Why My Mother Stayed with My Father

Rate: 12 Flag
 
My parents met in a concentration camp in Germany toward the end of World War II.  
 
luka
 
My mom had been brought to Germany by the Nazis to work in a slave labor camp.  The day she was captured she saw her mom and her sister and her sister's baby killed by German soldiers.  My mom was crying so much when she got to the camp that one of the guards said if she didn't stop crying they would shoot her. 

Near the end of the war, my dad and some other slave laborers were brought to my mom's camp by German guards who were escaping the Russians.  The Germans left him there and fled toward the American lines.  When my mom saw my dad, he was a scarecrow in rags.  He weighed about 70 pounds and had only one eye.  He had lost the other when a guard clubbed him for begging for food.  

She was 23, he was 25.  She had been a slave for 2 years, he had been one for 4.  

They met in that camp, and after liberation they did what a lot of people did.  First, they had something to eat, and then they got married.

It was a hell of a marriage.  They fought and argued for the next 50 years -- even on Sunday mornings -- and even on Christmas Day.

It got so bad at times that -- after we came to America -- my sister and I would plead with my parents to get a divorce.  

They never did.  When my dad died in 1997, they were still married.  52 years.
 
smiling parents 
 
When I was about 57 or 58, I started wondering why they didn't get a divorce, why they stayed together through all the misery they put each other through.  The answer to that question became a poem in my book about them, Lightning and Ashes.  The poem is called "Why My Mother Stayed with My Father."


Why My Mother Stayed with My Father
 
She knew he was worthless the first time 
she saw him in the camps: his blind eye,
his small size, the way his clothes carried 
the smell of the dead men who wore them before. 

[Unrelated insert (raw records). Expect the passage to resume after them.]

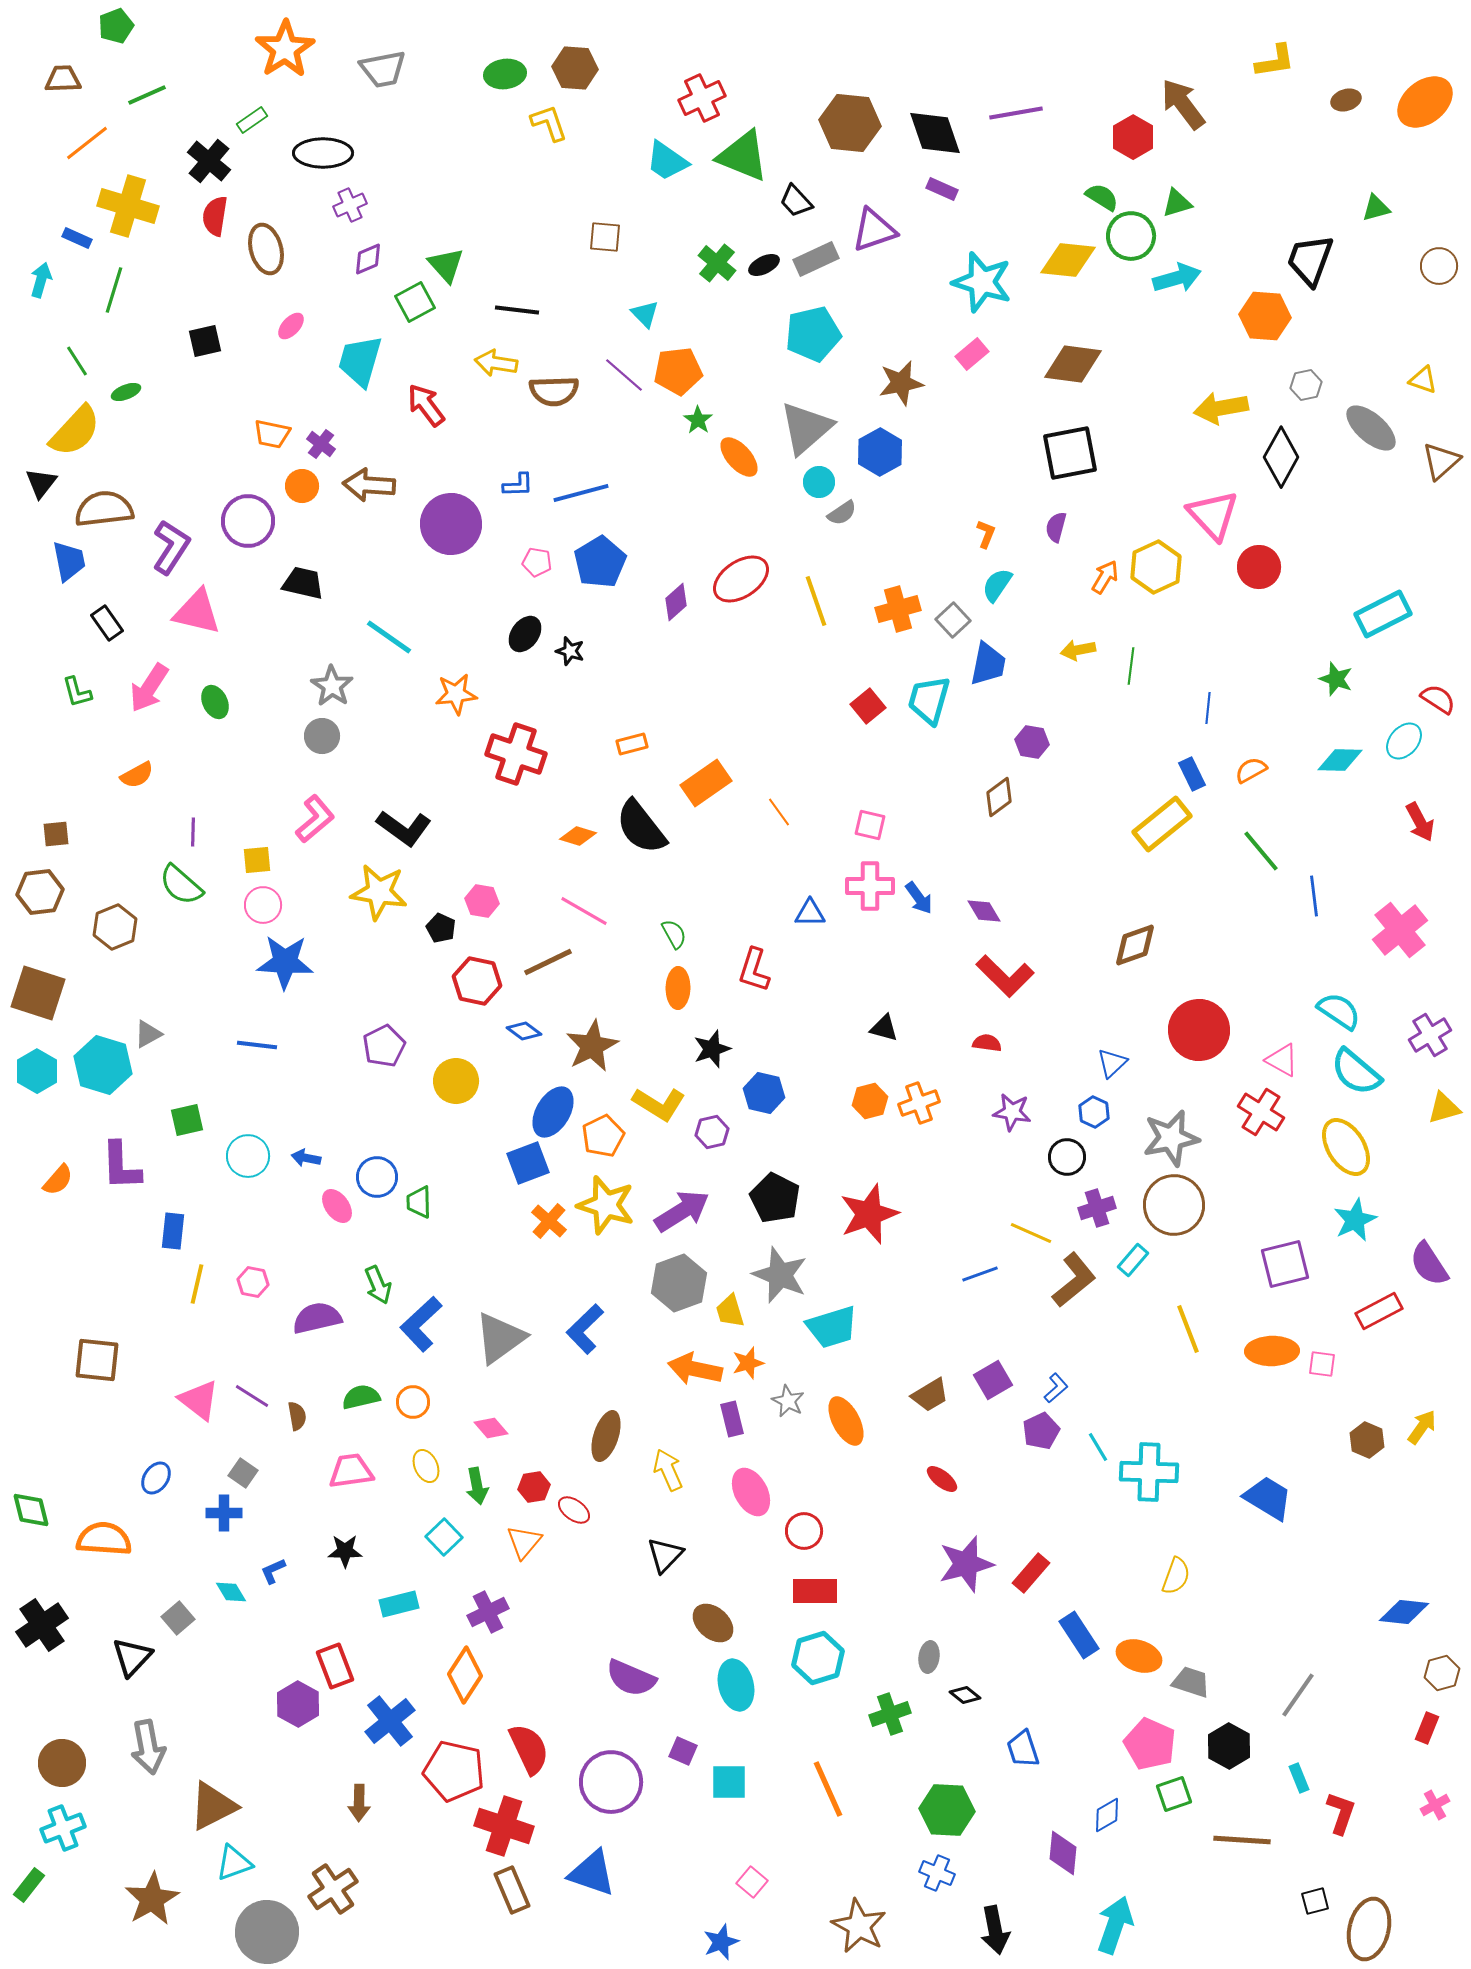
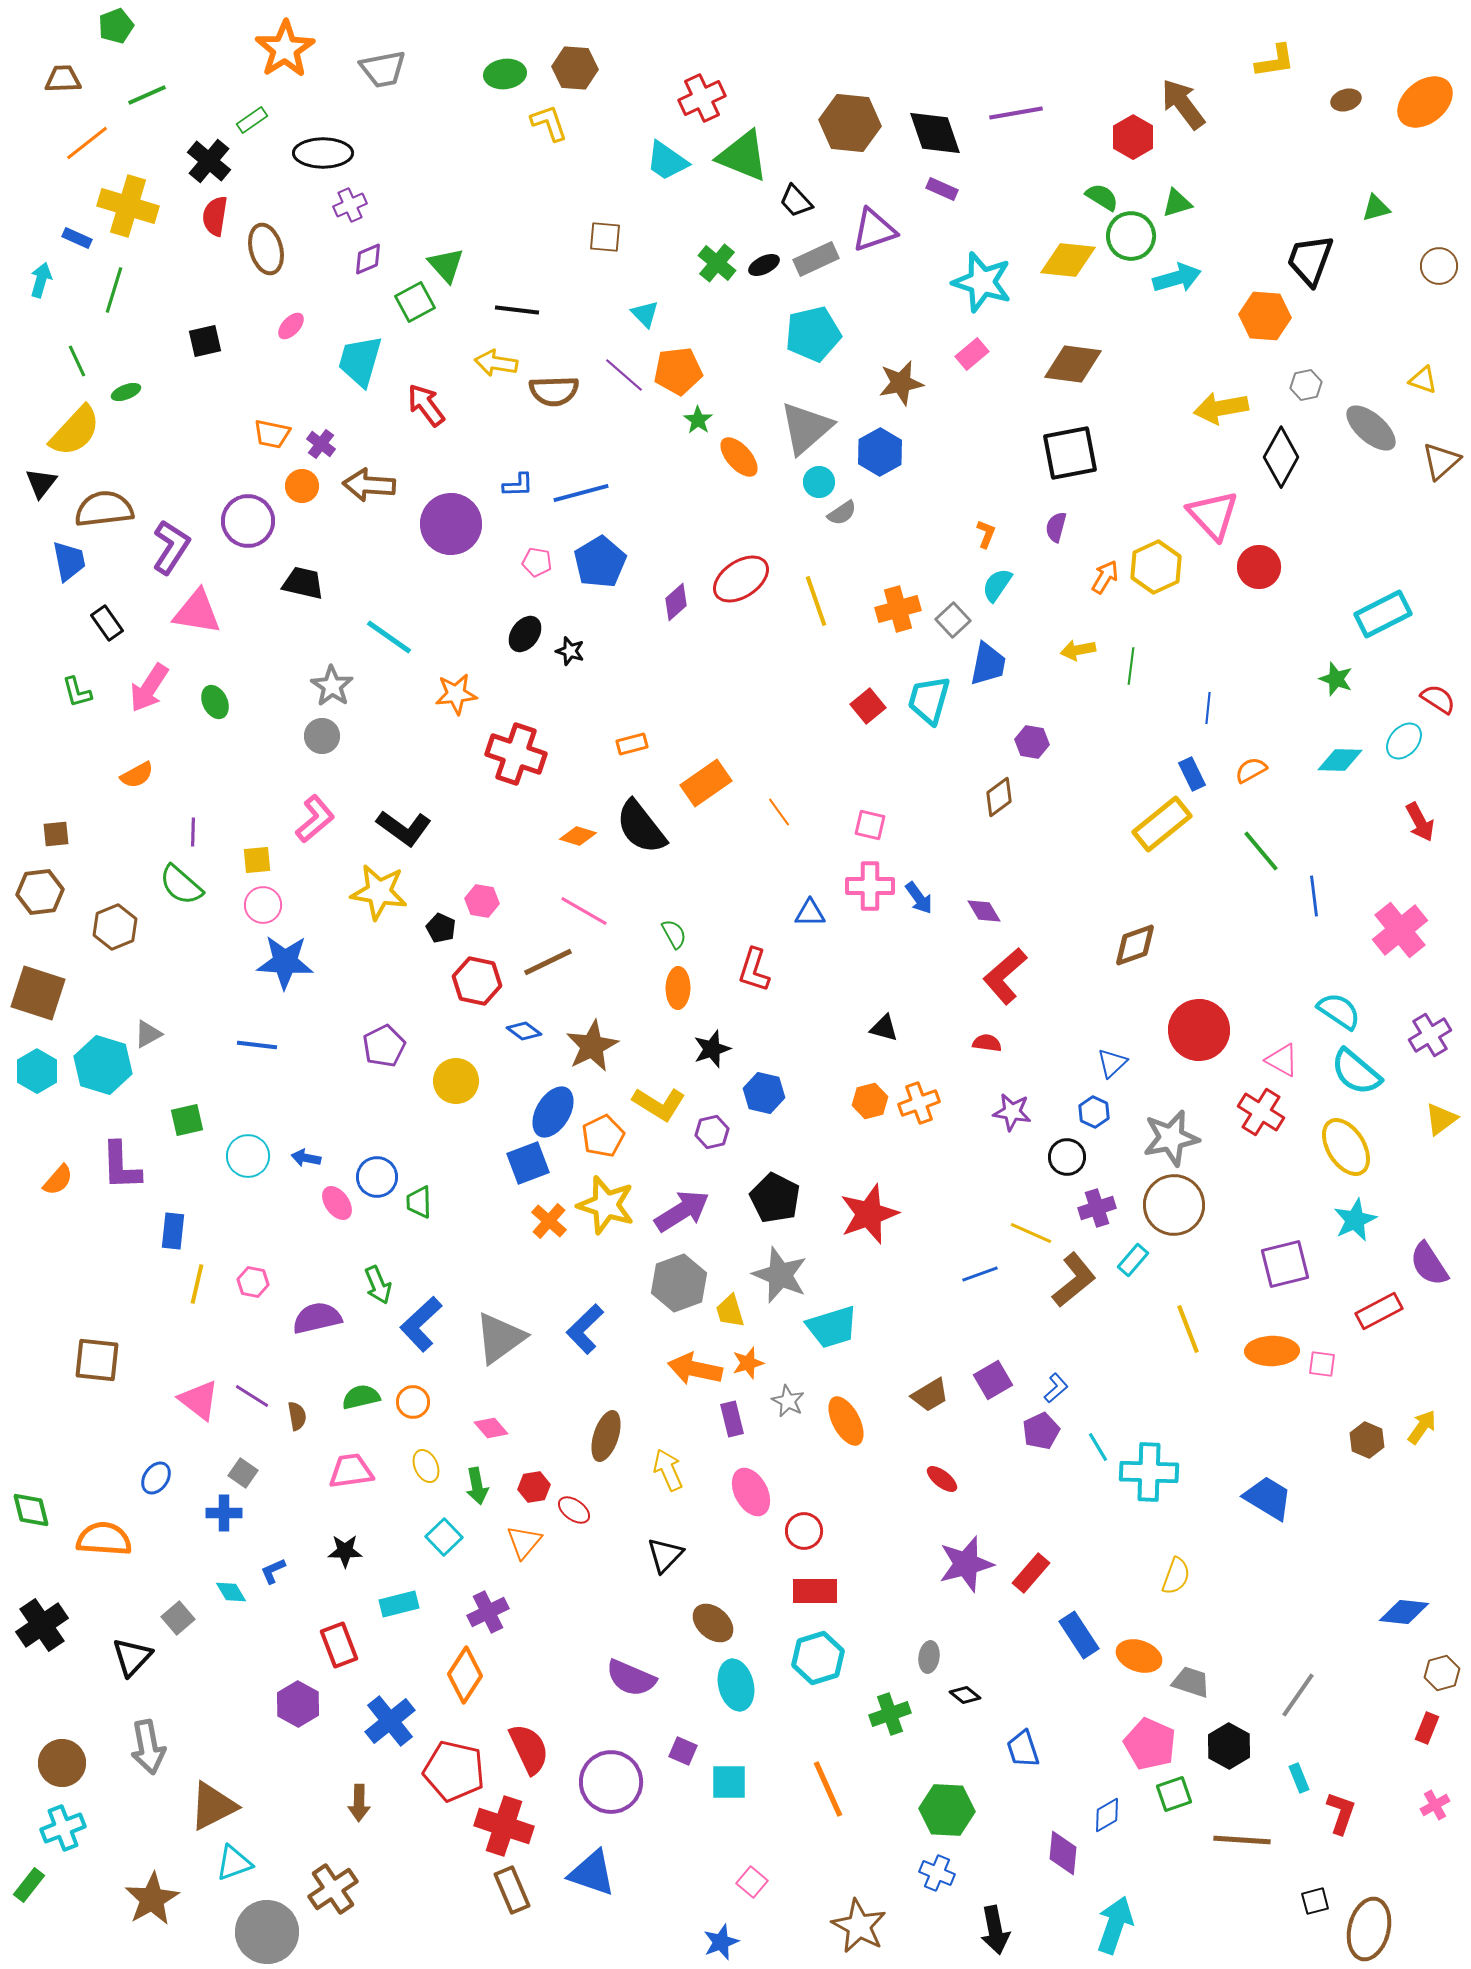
green line at (77, 361): rotated 8 degrees clockwise
pink triangle at (197, 612): rotated 4 degrees counterclockwise
red L-shape at (1005, 976): rotated 94 degrees clockwise
yellow triangle at (1444, 1108): moved 3 px left, 11 px down; rotated 21 degrees counterclockwise
pink ellipse at (337, 1206): moved 3 px up
red rectangle at (335, 1666): moved 4 px right, 21 px up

In America she learned he couldn’t fix a leak
or drive a nail straight.  He knew nothing 
about the world, the way the planets moved,
the tides.  The moon was just a hole in the sky,

electricity a mystery as great as death.
The first time lightning shorted the fuses, 
he fell to his knees and prayed to Blessed Mary 
to bring back the miracle of light and lamps.
 
He was a drunk too.  Some Fridays he drank
his check away as soon as he left work.
When she’d see him stagger, she’d knock him down
and kick him till he wept.  He wouldn’t crawl away.  

He was too embarrassed.  Sober, he’d beg 
in the bars on Division for food or rent
till even the drunks and bartenders
took pity on this dumb polack.

My father was like that, but he stayed
with her through her madness in the camps 
when she searched among the dead for her sister, 
and he stayed when it came back in America.

Maybe this was why my mother stayed.
She knew only a man worthless as mud,
worthless as a broken dog would suffer 
with her through all of her sorrow.

________

If you want to read more about my parents, you can check out a couple of the blogs here that talk mostly about them.  One is called DPs in the Polish Triangle about what my mom and dad were like when they got to America.  The other is called The Wooden Trunk We Carried With Us From Germany.  

Just click on the above titles, and it will take you right to them.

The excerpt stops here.